**ACTIVITY**: Would you please set down the lines of the data from the one containing "Centro Histórico, Barranquilla, Atlántico" to the final line, exactly and only those?

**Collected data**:
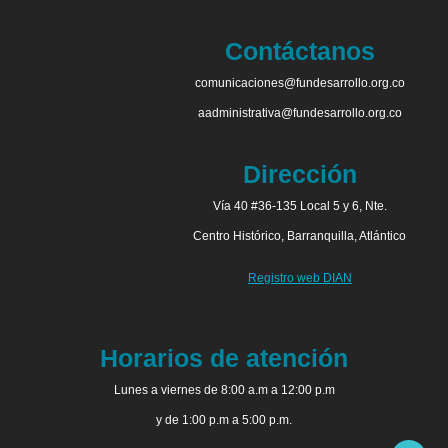
Contáctanos
comunicaciones@fundesarrollo.org.co
aadministrativa@fundesarrollo.org.co
Dirección
Vía 40 #36-135 Local 5 y 6, Nte.
Centro Histórico, Barranquilla, Atlántico
Registro web DIAN
Horarios de atención
Lunes a viernes de 8:00 a.m a 12:00 p.m
y de 1:00 p.m a 5:00 p.m.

**YOUR RESPONSE**:
Centro Histórico, Barranquilla, Atlántico
Registro web DIAN
Horarios de atención
Lunes a viernes de 8:00 a.m a 12:00 p.m
y de 1:00 p.m a 5:00 p.m.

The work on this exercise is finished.